AIM OF THE TASK |
Without pictures, output exactly the lines running from the line containing "Bạn hoàn toàn" to the end of the listing below.

*** RECORDS FOR THE TASK

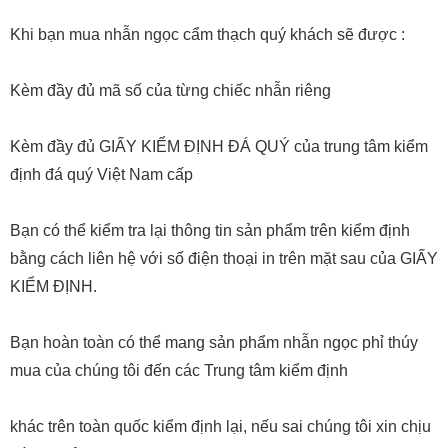
Khi bạn mua nhẫn ngọc cẩm thạch quý khách sẽ được :
Kèm đầy đủ mã số của từng chiếc nhẫn riêng
Kèm đầy đủ GIẤY KIỂM ĐỊNH ĐÁ QUÝ của trung tâm kiểm
định đá quý Việt Nam cấp
Bạn có thể kiểm tra lại thông tin sản phẩm trên kiểm định
bằng cách liên hệ với số điện thoại in trên mặt sau của GIẤY
KIỂM ĐỊNH.
Bạn hoàn toàn có thể mang sản phẩm nhẫn ngọc phỉ thúy
mua của chúng tôi đến các Trung tâm kiểm định
khác trên toàn quốc kiểm định lại, nếu sai chúng tôi xin chịu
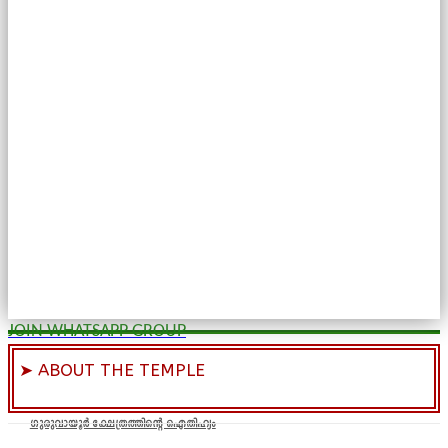
JOIN WHATSAPP GROUP
➤ ABOUT THE TEMPLE
ഗുരുവായൂർ ക്ഷേത്രത്തിന്റെ ഐതിഹ്യം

******

PROBLEM SOLUTION |
Bạn hoàn toàn có thể mang sản phẩm nhẫn ngọc phỉ thúy
mua của chúng tôi đến các Trung tâm kiểm định
khác trên toàn quốc kiểm định lại, nếu sai chúng tôi xin chịu
JOIN WHATSAPP GROUP
➤ ABOUT THE TEMPLE
ഗുരുവായൂർ ക്ഷേത്രത്തിന്റെ ഐതിഹ്യം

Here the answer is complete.